The Trump administration is considering releasing a rule to ease the burden that small practices are facing in trying to comply with the Medicare Access and CHIP Reauthorization Act of 2015 (MACRA), according to a recent report in The Hill.
By way of background, MACRA consolidates a number of existing reporting programs into a two-track system under which eligible clinicians will receive incentive reimbursement payments through either the Merit-Based Incentive Payment Systems (MIPS) or through certain alternative payment models (APMs). Under MIPS, eligible clinicians can receive incentive payment (or penalties) based on their reporting of various measures. (For a detailed discussion of MACRA and these reporting requirements, see our prior post.) Alternatively, clinicians can be reimbursed under the second track if they participate in an “Advanced APM,” which include certain accountable care organizations (ACOs) and patient-centered medical homes.

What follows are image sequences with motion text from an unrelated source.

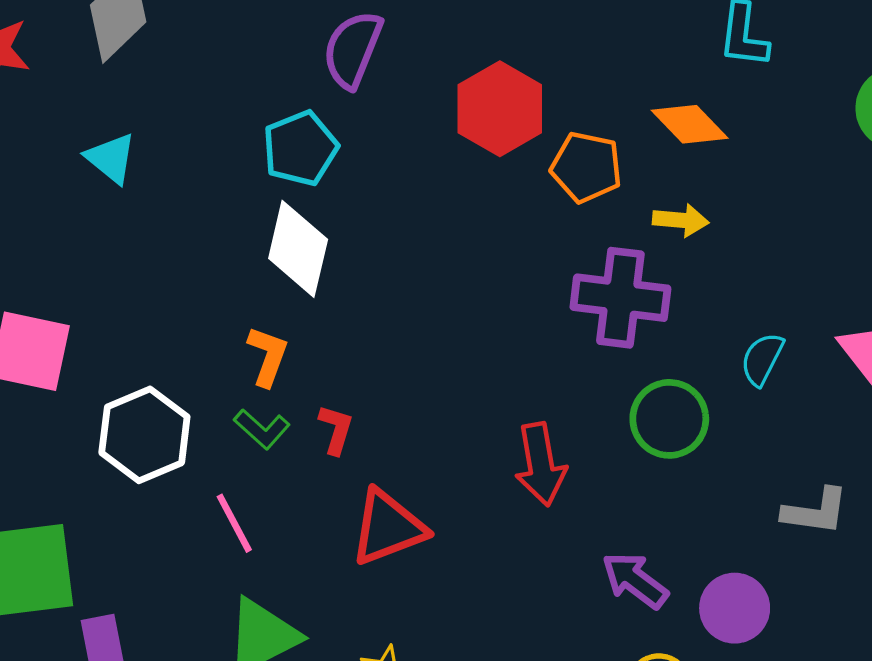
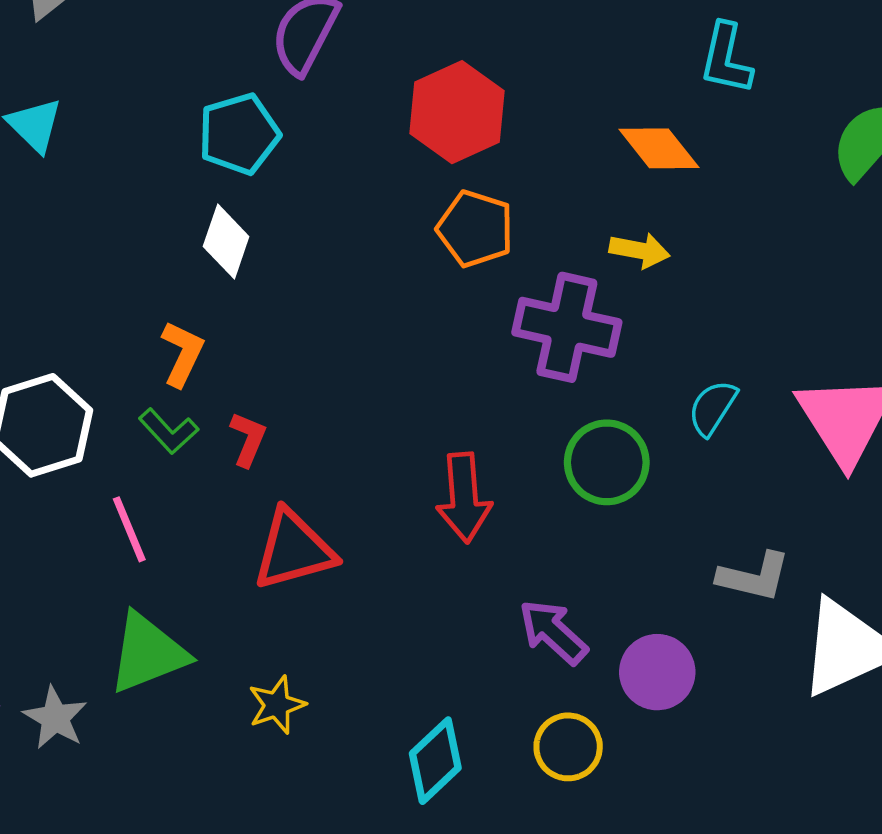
orange pentagon: (586, 167) -> (475, 229), moved
white diamond: (298, 249) -> (226, 242), size x0.7

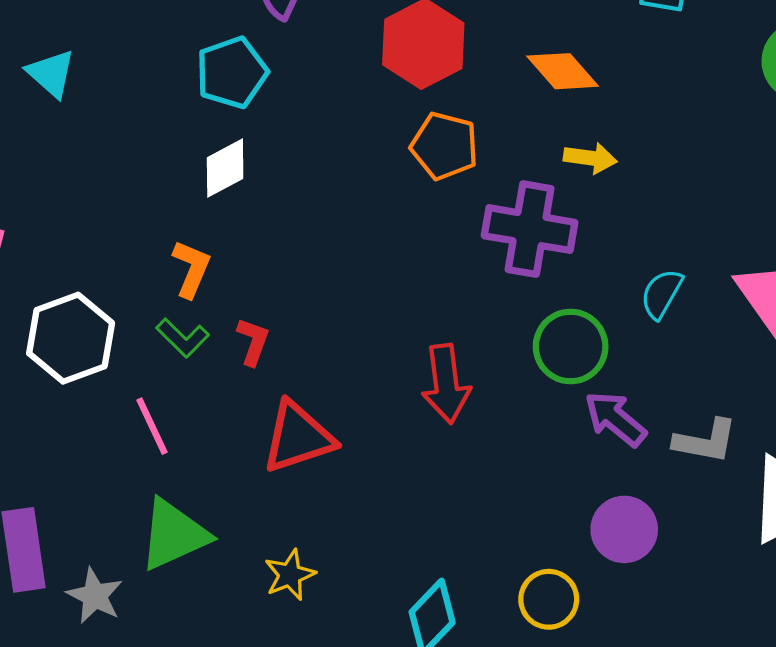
orange diamond: (659, 148) -> (563, 71), moved
white diamond: (226, 242) -> (225, 168), turned 46
purple arrow: (553, 632) -> (615, 419), moved

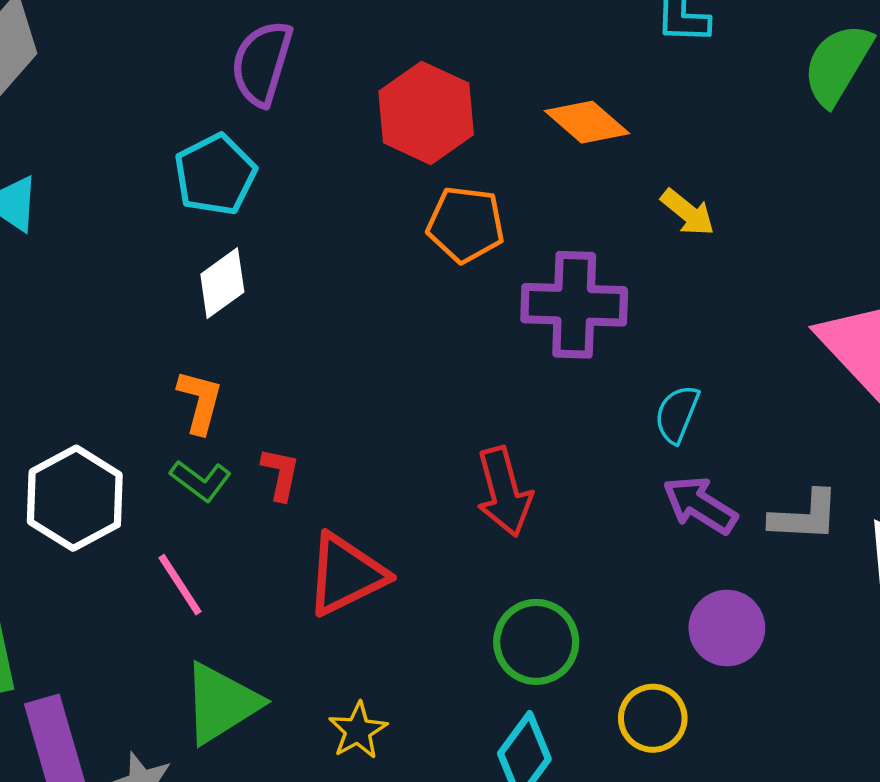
yellow arrow: (590, 158) -> (688, 212), moved, turned 39
cyan semicircle: (662, 294) -> (677, 414), moved
green circle: (571, 346) -> (536, 642), moved

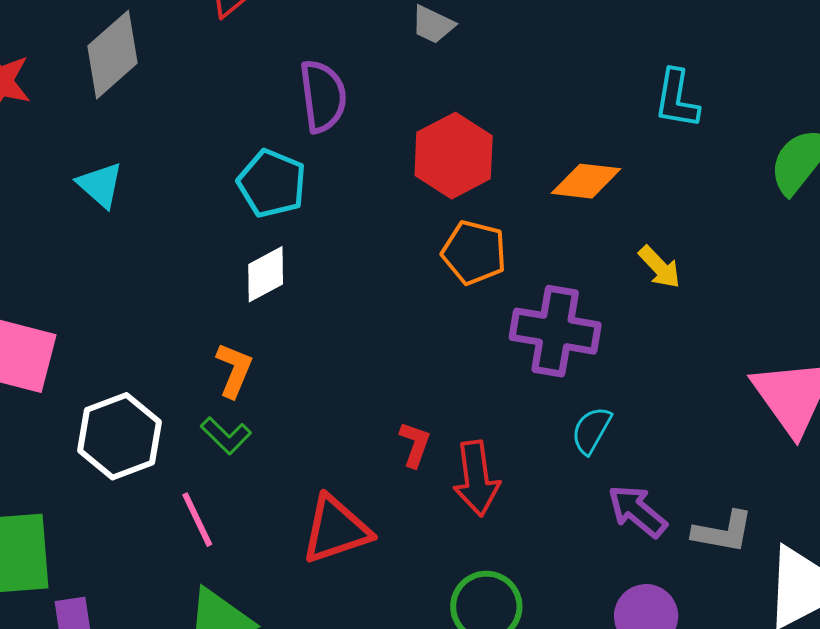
purple semicircle: (262, 63) -> (323, 96), turned 148
orange diamond: (587, 122) -> (586, 181), turned -42
cyan pentagon: (215, 175) -> (272, 183), turned -30
cyan semicircle: (677, 414) -> (591, 430), moved
red L-shape: (281, 474) -> (415, 444), moved

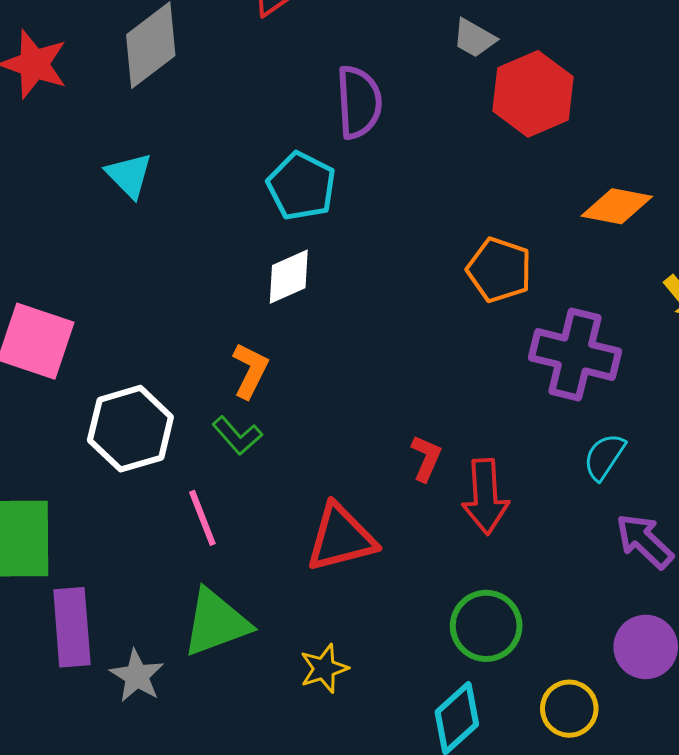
red hexagon: (454, 156) -> (533, 94), moved

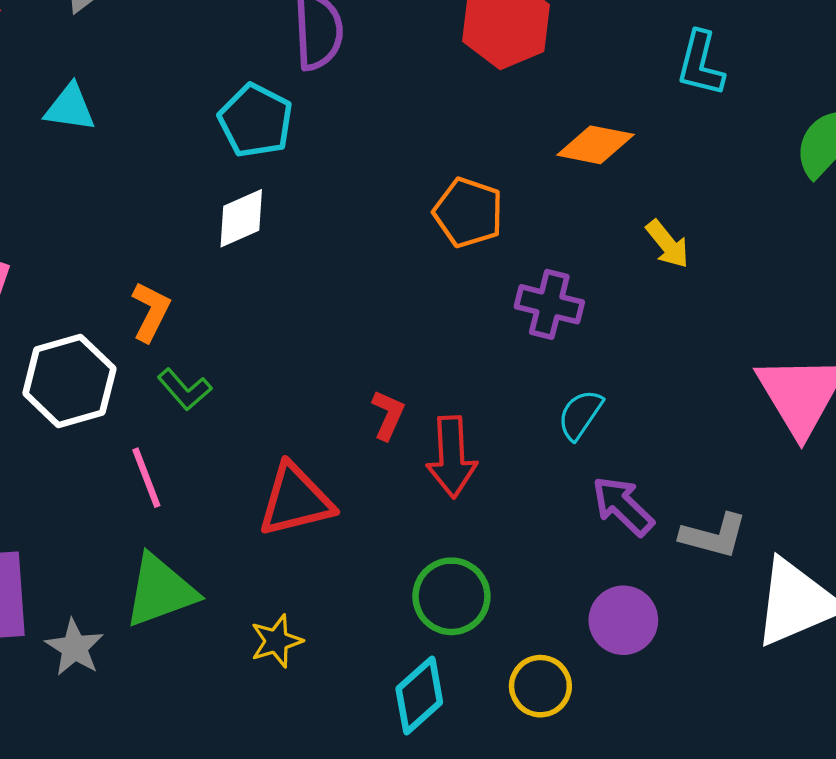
cyan triangle: (129, 175) -> (70, 108), turned -38
purple cross: (575, 355) -> (549, 304), size x0.7
orange L-shape: (250, 370) -> (151, 312), moved

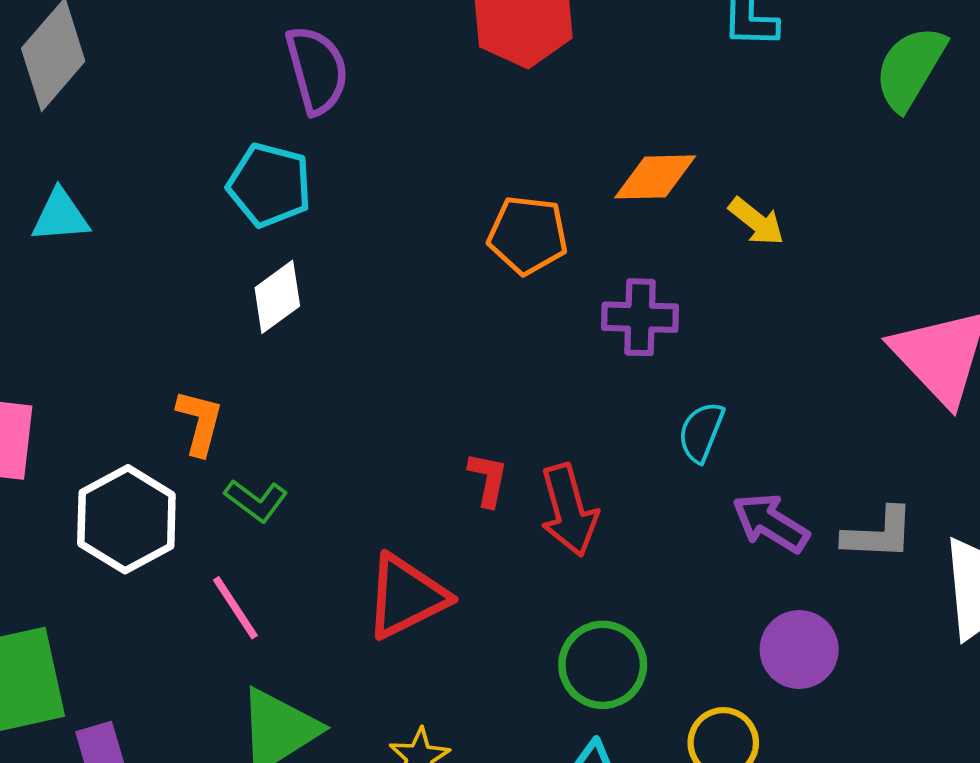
orange diamond: (595, 145) -> (655, 177), moved

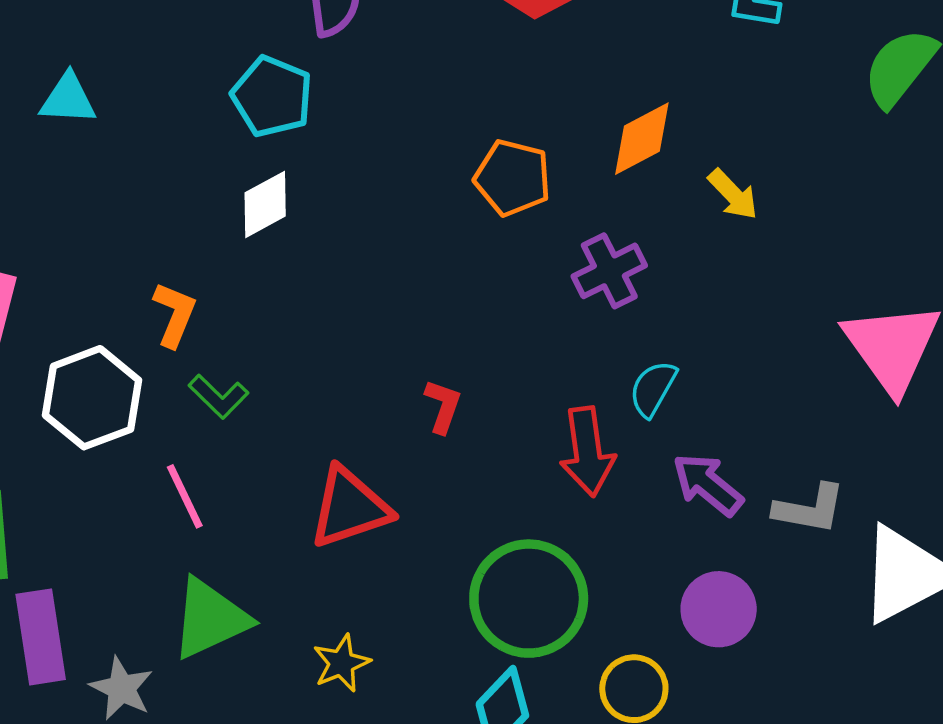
orange diamond: (655, 177) -> (642, 139), turned -34
purple cross: (640, 317) -> (609, 271), turned -36
red arrow: (569, 510) -> (587, 452), moved
green circle: (603, 665) -> (529, 599), size x1.4

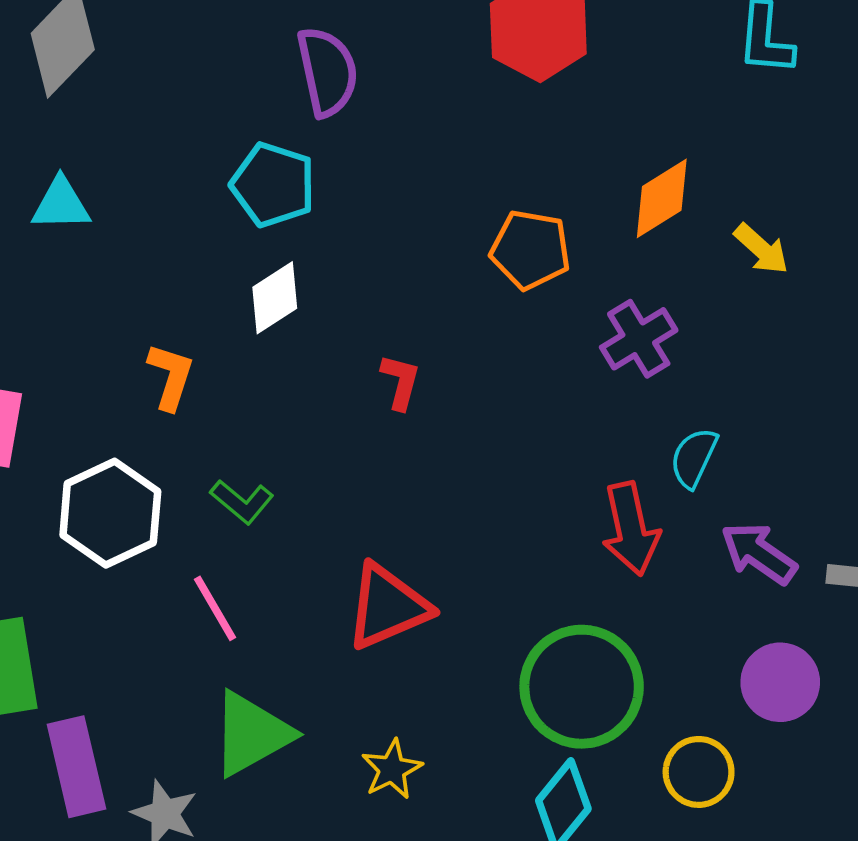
orange L-shape: (175, 314) -> (171, 376), moved
red L-shape: (443, 406) -> (400, 382), moved

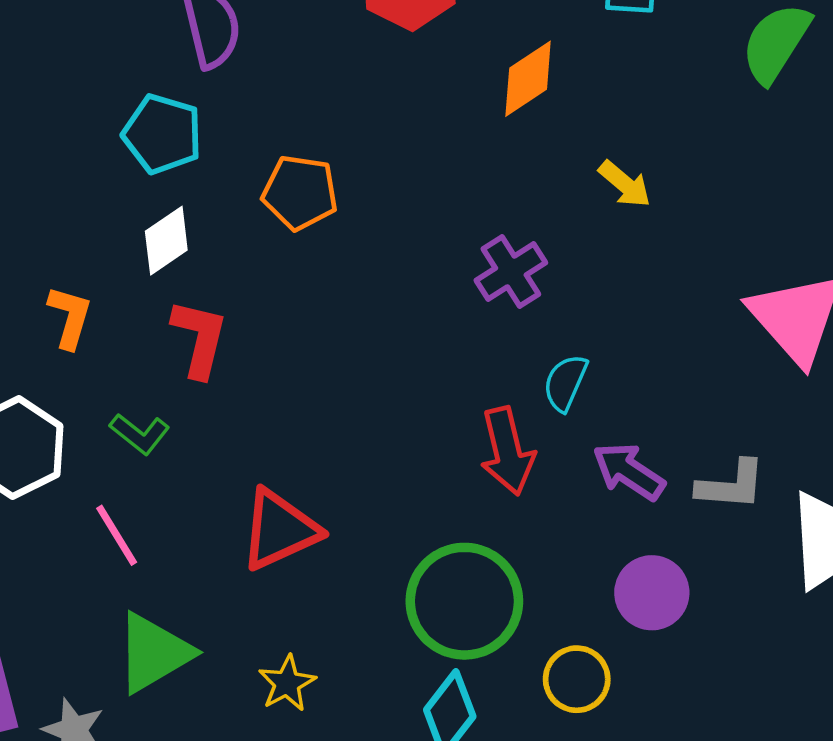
orange diamond: (662, 198) -> (528, 79), moved
orange pentagon: (530, 250) -> (300, 193), moved
red L-shape: (400, 382) -> (199, 338), moved, size x1.5

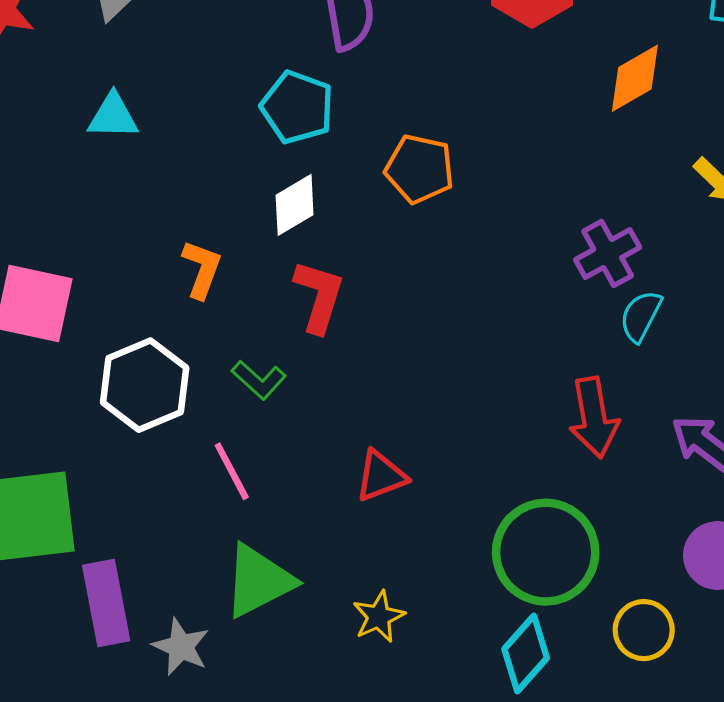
cyan semicircle: (565, 383) -> (641, 316), moved
red triangle: (279, 530) -> (381, 476), size x0.7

One way that practices can reduce their reporting obligations is to participate in the Advanced APM track. But providers have proven reluctant to join an Advanced APM since they require the providers to take on downside financial risk. In fact, it is estimated that up to 90% of physicians will initially be subject to MIPS. Officials in the prior administration had taken steps to make the shift to APMs more palatable by increasing the number of APMs that would qualify for the MIPS exemption. However Secretary Price, a orthopedic surgeon by training, has voice skepticism over the Center for Medicare & Medicaid Innovation (CMMI), the CMS office tasked with, among other things, formulating new APMs.
“What’s going to be interesting to see is how this administration squares Dr. Price’s view of caution in moving toward those models with the law as directed, and the goal of moving toward risk-bearing arrangements,” said Peter Fise, a senior policy analyst with the Bipartisan Policy Center, to The Hill’s Lauren Clason. “Some of that may operate outside of the actual rule itself, but in the past you’ve seen CMS fold major model announcements and policy changes into a rule like this.”
One area of MACRA that the new rule could address is the concept of “virtual groups” that allow small practices to band together for purposes of reporting under MIPS. Practices are excited for virtual groups since it will allow them to share the overhead costs and logistics of reporting. But CMS postponed the implementation of virtual groups for the 2017 performance year due to their own logistical concerns. Kate Goodrich, the Chief Medical Officer at CMS, appeared to hint at the rule addressing virtual groups. “We will make proposals around virtual groups, which is something that clinicians have very much wanted,” Goodrich said at a Health Affairs panel on April 18th. “We were disappointed that were weren’t able to do that in the first year,” she added.
The new rule could also delay MACRA’s most onerous reporting obligations. Under MACRA, physicians on the MIPS track had to satisfy the full reporting obligations in 2017 or face a penalty. But to the relief of many physicians, CMS’ final rule allows physicians to treat 2017 as a transition year in which they only need to submit a minimal amount of data in order to escape MIPS’ penalties. Some believe that this transition period could be extended. John O’Shea, a surgeon and senior fellow with The Heritage Foundation, told Ms. Clason that the likelihood that Secretary Price would extend the transition period is “a pretty sure bet.”
But not everyone is on board with further delays. Many hospitals and large provider groups that will initially fall under MIPS have invested significant time and money into their reporting capabilities. Further delays could hurt their bottom line given that MIPS’ budget neutrality means that the pool of bonus money will be smaller since there will be less physicians subject to penalties. Those hospitals and provider groups might take solace in the fact that many providers will be funding the bonus pool even if the transition year is extended: according to a survey by Deloitte, 50% of physicians say they have never heard of MACRA, with an additional 32% of respondents saying they recognize the name but are not familiar with its requirements.